Andrew Kuykendall, MD, discusses recent approvals seen for patients with myeloproliferative neoplasms.
Andrew Kuykendall, MD, an assistant member at the H. Lee Moffitt Cancer Center of University of South Florida in Tampa, FL, discusses some of the most recent approvals seen in the myeloproliferative neoplasm (MPN) space.
Ruxolitinib (Jakafi) was the first JAK1/2 inhibitor to receive FDA approval for the treatment of MPNs. Others, including fedratinib (Inrebic) and pacritinib (Vonjo), have since gained FDA approval, and are showing benefit for this patient population.
Transcription:
0:08 | With ropeginterferon, for a long time, we've been using interferon formulations within polycythemia vera and essential thrombocythemia, maybe to a lesser extent within myelofibrosis. This is going back to the 90s. We know that it's effective, it can help control counts, and we have seen in small numbers of patients that it may be able to decrease the JAK2 allele burden and potentially could correlate with delayed disease progression and potential disease modification. That's something that has been exciting to patients.
0:42 | Historically, interferon has been challenged by toxicity, especially the short acting forms. As we got pegylated interferon, we had longer acting, better tolerated, and lower doses, and patients stayed on for a longer period of time, did better, could appreciate some of those durable responses that you get when you're on long term therapy. With ropeginterferon, we've now got an approved agent as opposed to using something off-label. It's given less frequently, so every 2 weeks, and we have seen good long-term data with more robust datasets that have shown the ability to decrease allele fractions and JAK2 mutations. What that's brought to the table is something not completely new, because we've been using interferons, but something that has stronger data to support it. It's something that we can use as an approved on-label medication for many patients. I think it's gotten patients very excited about potentially having something that can alter the natural history of disease.

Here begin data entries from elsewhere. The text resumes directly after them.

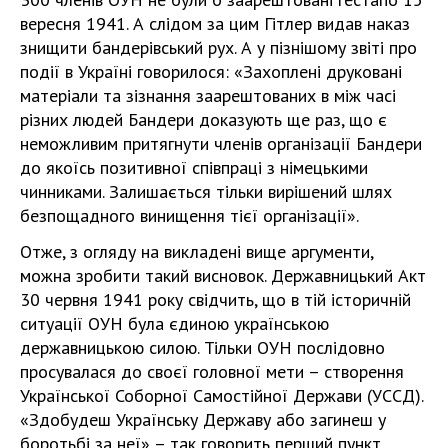
вересня 1941. А слідом за цим Гітлер видав наказ
знищити бандерівський рух. А у пізнішому звіті про
події в Україні говорилося: «Захоплені друковані
матеріали та зізнання заарештованих в між часі
різних людей Бандери доказують ще раз, що є
неможливим притягнути членів організації Бандери
до якоїсь позитивної співпраці з німецькими
чинниками. Залишається тільки вирішений шлях
безпощадного винищення тієї організації».
Отже, з огляду на викладені вище аргументи,
можна зробити такий висновок. Державницький Акт
30 червня 1941 року свідчить, що в тій історичній
ситуації ОУН була єдиною українською
державницькою силою. Тільки ОУН послідовно
просувалася до своєї головної мети – створення
Української Соборної Самостійної Держави (УССД).
«Здобудеш Українську Державу або загинеш у
боротьбі за неї» – так говорить перший пункт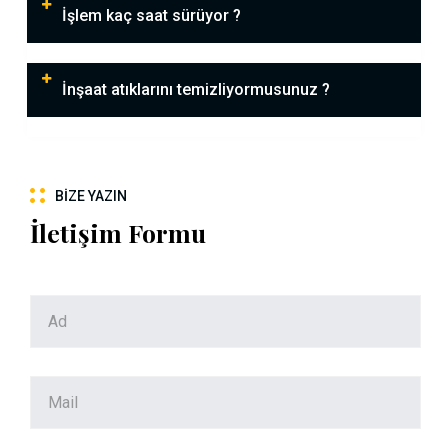
İşlem kaç saat sürüyor ?
İnşaat atıklarını temizliyormusunuz ?
BIZE YAZIN
İletişim Formu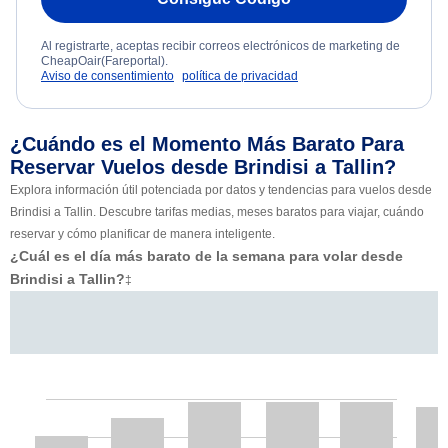
Al registrarte, aceptas recibir correos electrónicos de marketing de
CheapOair(Fareportal).
Aviso de consentimiento
política de privacidad
¿Cuándo es el Momento Más Barato Para
Reservar Vuelos desde Brindisi a Tallin?
Explora información útil potenciada por datos y tendencias para vuelos desde
Brindisi a Tallin. Descubre tarifas medias, meses baratos para viajar, cuándo
reservar y cómo planificar de manera inteligente.
¿Cuál es el día más barato de la semana para volar desde
Brindisi a Tallin?
‡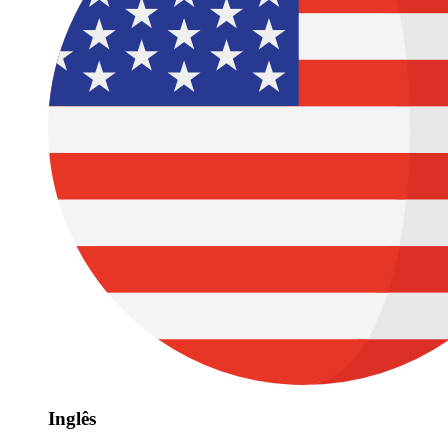
Inglês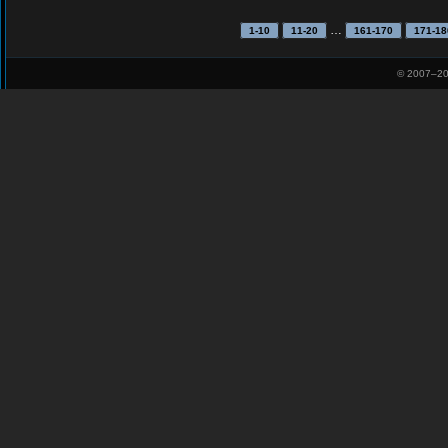
…
1-10
11-20
161-170
171-18
© 2007–
20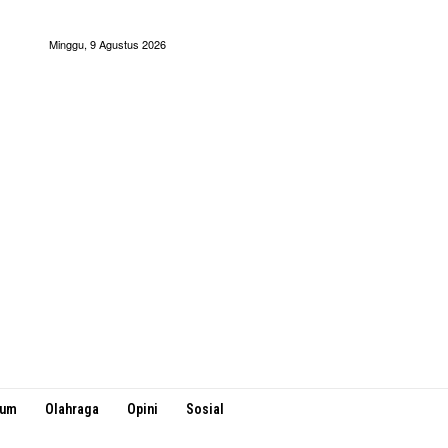
Minggu, 9 Agustus 2026
kum
Olahraga
Opini
Sosial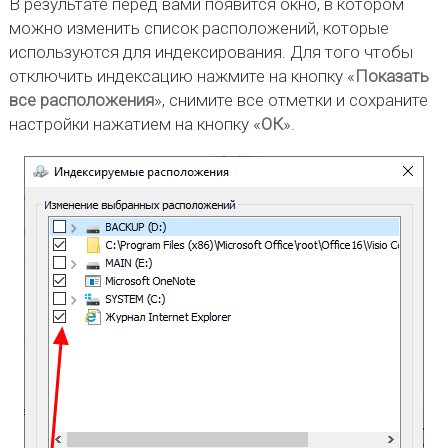
В результате перед вами появится окно, в котором
можно изменить список расположений, которые
используются для индексирования. Для того чтобы
отключить индексацию нажмите на кнопку «
Показать
все расположения
», снимите все отметки и сохраните
настройки нажатием на кнопку «
ОК
».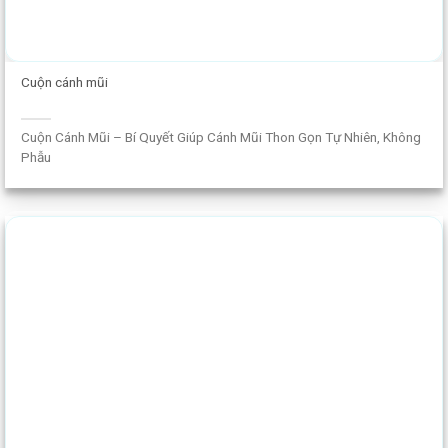
Cuộn cánh mũi
Cuộn Cánh Mũi – Bí Quyết Giúp Cánh Mũi Thon Gọn Tự Nhiên, Không
Phẫu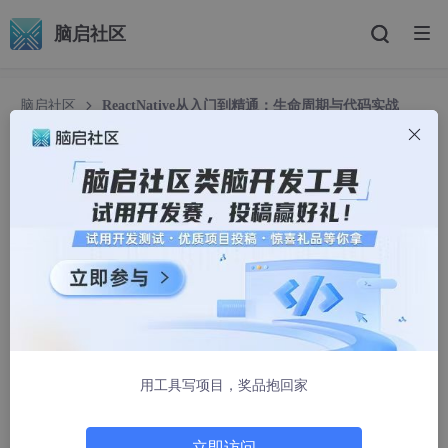
脑启社区
脑启社区
ReactNative从入门到精通：生命周期与代码实战
ReactNative从入门到精通：生命周期与代码实战
TTBC
1234人浏览 · 2025-05-21 08:45:00
React Native 入门到精通：生命周期与示例代码解析
React Native 简介
React Native 是 Facebook 推出的开源框架，用于使用 JavaScri
用工具写项目，奖品抱回家
pt 和 React 构建跨平台移动应用。它允许开发者使用相同的代码
库为 iOS 和 Android 平台开发应用，极大地提高了开发效率。
立即访问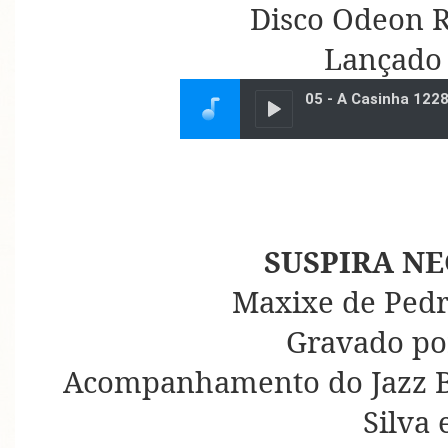
Disco Odeon R
Lançado
SUSPIRA NE
Maxixe de Pedr
Gravado po
Acompanhamento do Jazz 
Silva 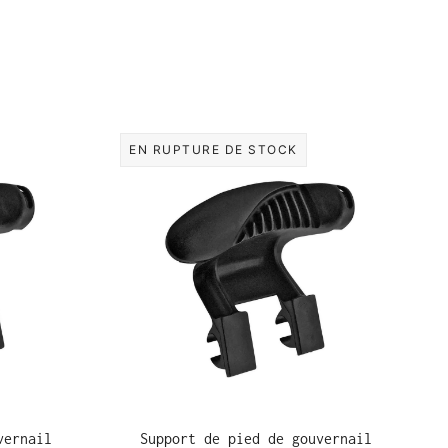
EN RUPTURE DE STOCK
vernail
Support de pied de gouvernail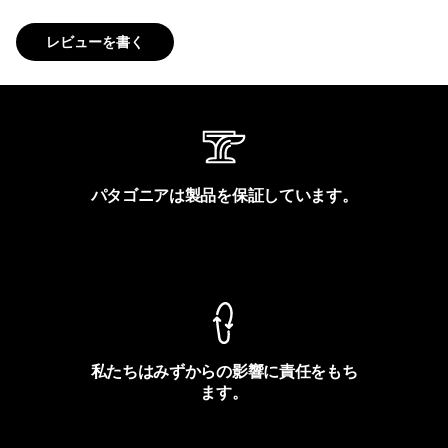
レビューを書く
パタゴニアは製品を保証しています。
製品保証を見る
私たちはみずからの影響に責任をもち
ます。
フットプリントを見る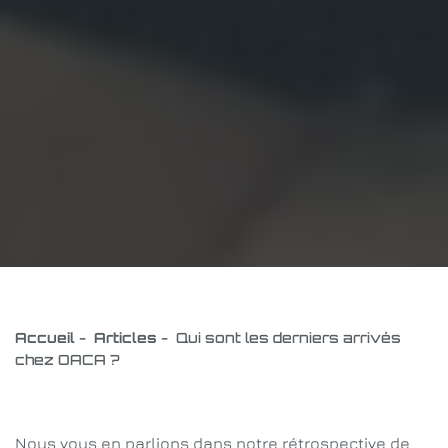
Accueil
-
Articles
-
Qui sont les derniers arrivés
chez OACA ?
Nous vous en parlions dans notre rétrospective de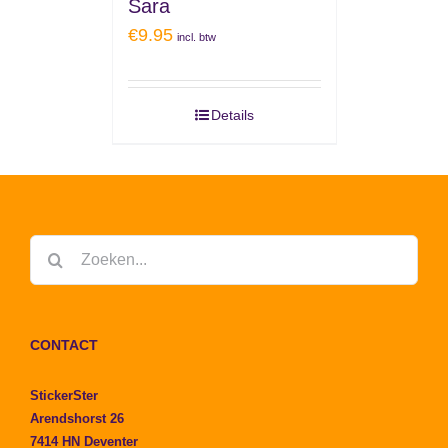
Sara
€
9.95
incl. btw
Details
Zoeken
naar:
CONTACT
StickerSter
Arendshorst 26
7414 HN Deventer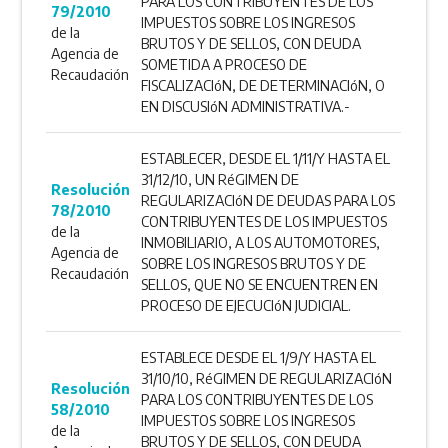
PARA LOS CONTRIBUYENTES DE LOS
79/2010
IMPUESTOS SOBRE LOS INGRESOS
de la
BRUTOS Y DE SELLOS, CON DEUDA
Agencia de
SOMETIDA A PROCESO DE
Recaudación
FISCALIZACIóN, DE DETERMINACIóN, O
EN DISCUSIóN ADMINISTRATIVA.-
ESTABLECER, DESDE EL 1/11/Y HASTA EL
31/12/10, UN RéGIMEN DE
Resolución
REGULARIZACIóN DE DEUDAS PARA LOS
78/2010
CONTRIBUYENTES DE LOS IMPUESTOS
de la
INMOBILIARIO, A LOS AUTOMOTORES,
Agencia de
SOBRE LOS INGRESOS BRUTOS Y DE
Recaudación
SELLOS, QUE NO SE ENCUENTREN EN
PROCESO DE EJECUCIóN JUDICIAL.
ESTABLECE DESDE EL 1/9/Y HASTA EL
31/10/10, RéGIMEN DE REGULARIZACIóN
Resolución
PARA LOS CONTRIBUYENTES DE LOS
58/2010
IMPUESTOS SOBRE LOS INGRESOS
de la
BRUTOS Y DE SELLOS, CON DEUDA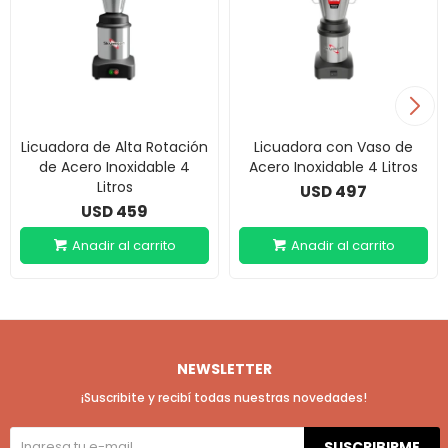
Licuadora de Alta Rotación
Licuadora con Vaso de
de Acero Inoxidable 4
Acero Inoxidable 4 Litros
Litros
497
USD
459
USD
NEWSLETTER
¡Suscribite y recibí todas nuestras novedades!
SUSCRIBIRME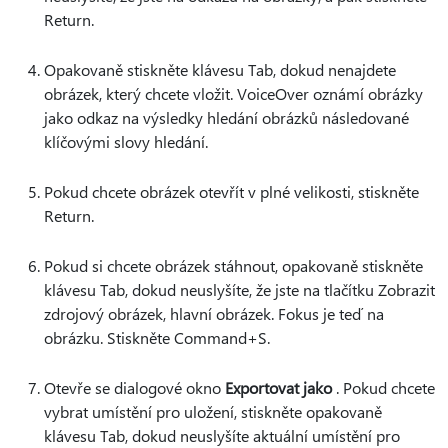
Return.
Opakovaně stiskněte klávesu Tab, dokud nenajdete
obrázek, který chcete vložit. VoiceOver oznámí obrázky
jako odkaz na výsledky hledání obrázků následované
klíčovými slovy hledání.
Pokud chcete obrázek otevřít v plné velikosti, stiskněte
Return.
Pokud si chcete obrázek stáhnout, opakovaně stiskněte
klávesu Tab, dokud neuslyšíte, že jste na tlačítku Zobrazit
zdrojový obrázek, hlavní obrázek. Fokus je teď na
obrázku. Stiskněte Command+S.
Otevře se dialogové okno
Exportovat jako
. Pokud chcete
vybrat umístění pro uložení, stiskněte opakovaně
klávesu Tab, dokud neuslyšíte aktuální umístění pro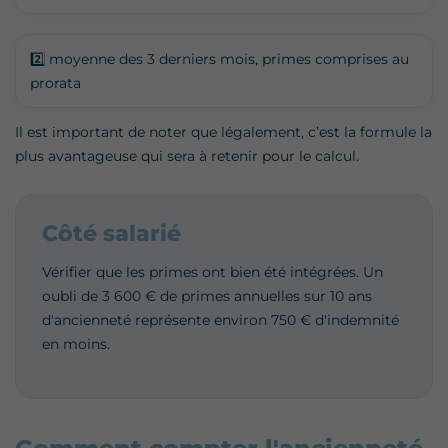
2️⃣ moyenne des 3 derniers mois, primes comprises au
prorata
Il est important de noter que légalement, c’est la formule la
plus avantageuse qui sera à retenir pour le calcul.
Côté salarié
Vérifier que les primes ont bien été intégrées. Un
oubli de 3 600 € de primes annuelles sur 10 ans
d'ancienneté représente environ 750 € d'indemnité
en moins.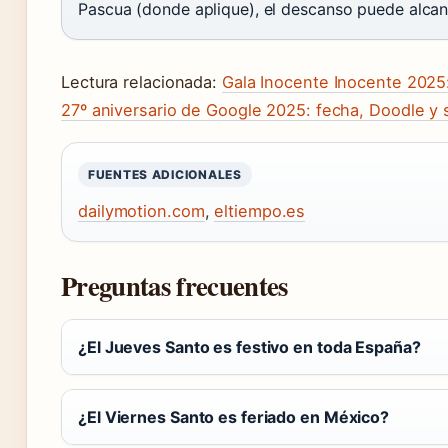
Pascua (donde aplique), el descanso puede alcan
Lectura relacionada:
Gala Inocente Inocente 2025:
27º aniversario de Google 2025: fecha, Doodle y 
FUENTES ADICIONALES
dailymotion.com
,
eltiempo.es
Preguntas frecuentes
¿El Jueves Santo es festivo en toda España?
¿El Viernes Santo es feriado en México?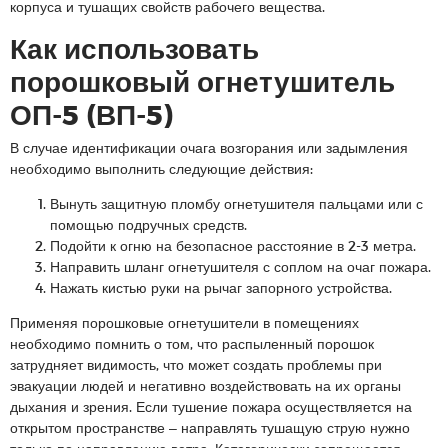
корпуса и тушащих свойств рабочего вещества.
Как использовать
порошковый огнетушитель
ОП-5 (ВП-5)
В случае идентификации очага возгорания или задымления
необходимо выполнить следующие действия:
Вынуть защитную пломбу огнетушителя пальцами или с
помощью подручных средств.
Подойти к огню на безопасное расстояние в 2-3 метра.
Направить шланг огнетушителя с соплом на очаг пожара.
Нажать кистью руки на рычаг запорного устройства.
Применяя порошковые огнетушители в помещениях
необходимо помнить о том, что распыленный порошок
затрудняет видимость, что может создать проблемы при
эвакуации людей и негативно воздействовать на их органы
дыхания и зрения. Если тушение пожара осуществляется на
открытом пространстве – направлять тушащую струю нужно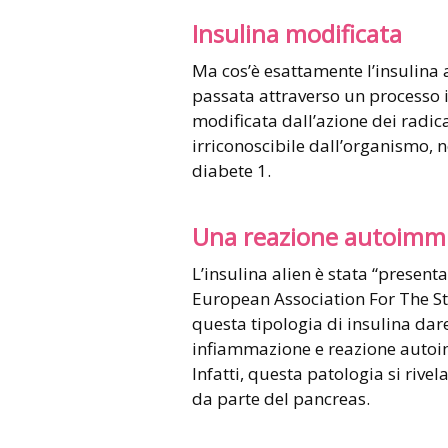
Insulina modificata
Ma cos’è esattamente l’insulina a
passata attraverso un processo 
modificata dall’azione dei radica
irriconoscibile dall’organismo, n
diabete 1.
Una reazione autoim
L’insulina alien è stata “present
European Association For The St
questa tipologia di insulina da
infiammazione e reazione autoim
Infatti, questa patologia si rive
da parte del pancreas.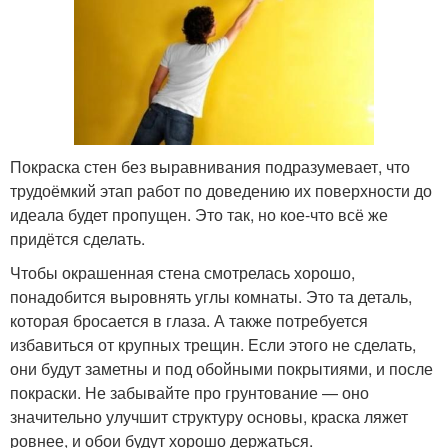
Покраска стен без выравнивания подразумевает, что
трудоёмкий этап работ по доведению их поверхности до
идеала будет пропущен. Это так, но кое-что всё же
придётся сделать.
Чтобы окрашенная стена смотрелась хорошо,
понадобится выровнять углы комнаты. Это та деталь,
которая бросается в глаза. А также потребуется
избавиться от крупных трещин. Если этого не сделать,
они будут заметны и под обойными покрытиями, и после
покраски. Не забывайте про грунтование — оно
значительно улучшит структуру основы, краска ляжет
ровнее, и обои будут хорошо держаться.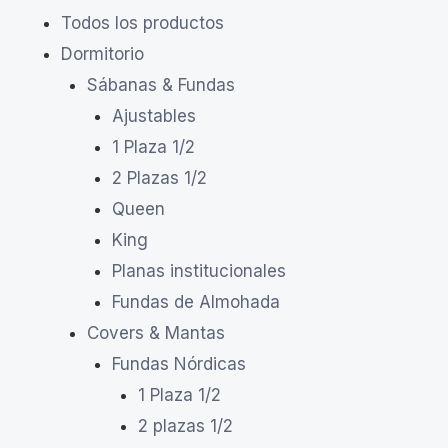
Todos los productos
Dormitorio
Sábanas & Fundas
Ajustables
1 Plaza 1/2
2 Plazas 1/2
Queen
King
Planas institucionales
Fundas de Almohada
Covers & Mantas
Fundas Nórdicas
1 Plaza 1/2
2 plazas 1/2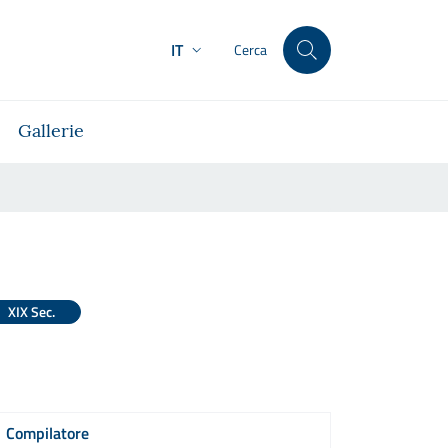
IT
Cerca
Gallerie
XIX Sec.
Compilatore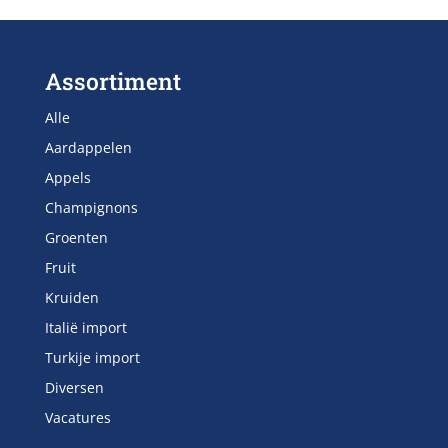
Assortiment
Alle
Aardappelen
Appels
Champignons
Groenten
Fruit
Kruiden
Italië import
Turkije import
Diversen
Vacatures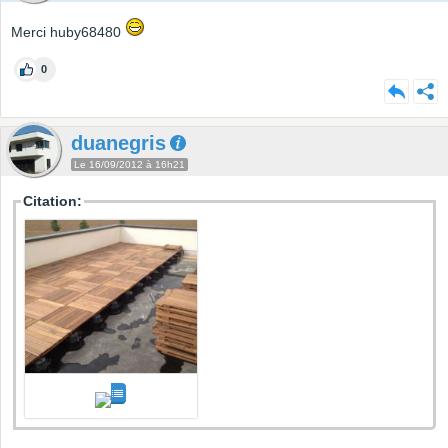
Merci huby68480
0
duanegris
Le 16/09/2012 à 16h21
Citation: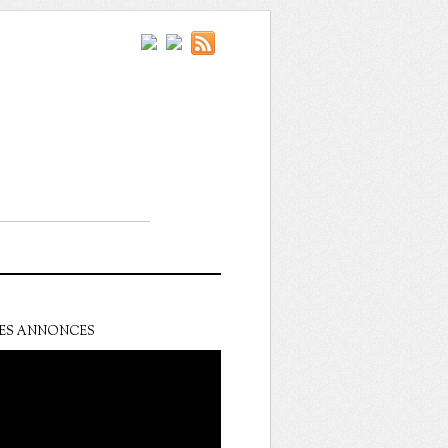
ES ANNONCES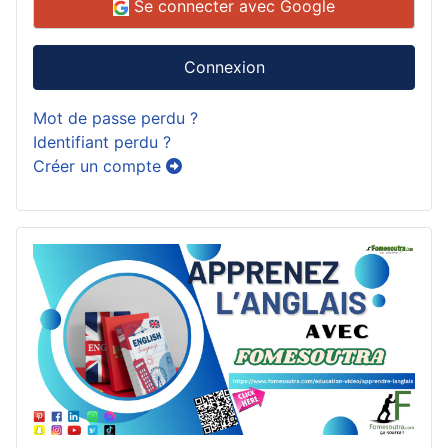
Se connecter avec Google
Connexion
Mot de passe perdu ?
Identifiant perdu ?
Créer un compte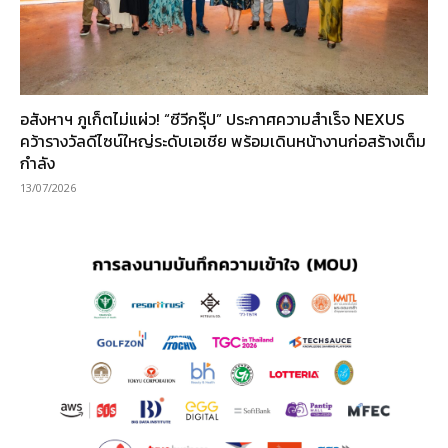
อสังหาฯ ภูเก็ตไม่แผ่ว! “ซีวีกรุ๊ป” ประกาศความสำเร็จ NEXUS
คว้ารางวัลดีไซน์ใหญ่ระดับเอเชีย พร้อมเดินหน้างานก่อสร้างเต็ม
กำลัง
13/07/2026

1:40 | Pacritinib on the other hand is something that was approved for an unmet need. It's an accelerated approval for patients with thrombocytopenia with less than 50,000 platelets, and for those patients, we don't have many great options. We have ruxolitinib and fedratinib that are approved, but typically, they've been given in patients with over 50,000 platelets. We have struggled to treat these patients with lower platelet counts. Pacritinib has great data in the PERSIST-1 trial and PERSIST-2 trials [NCT01773187; NCT02055781], and in the ongoing PACIFICA study [NCT03165734]. It shows that it can be safely leveraged in these patients with lower platelet counts. We were happy to get the accelerated approval because now, we have an option for those patients, and we're not having to do things off-label or give modified doses. Now, we have something we can fully dose and bring an effective treatment for these patients that have an unmet need.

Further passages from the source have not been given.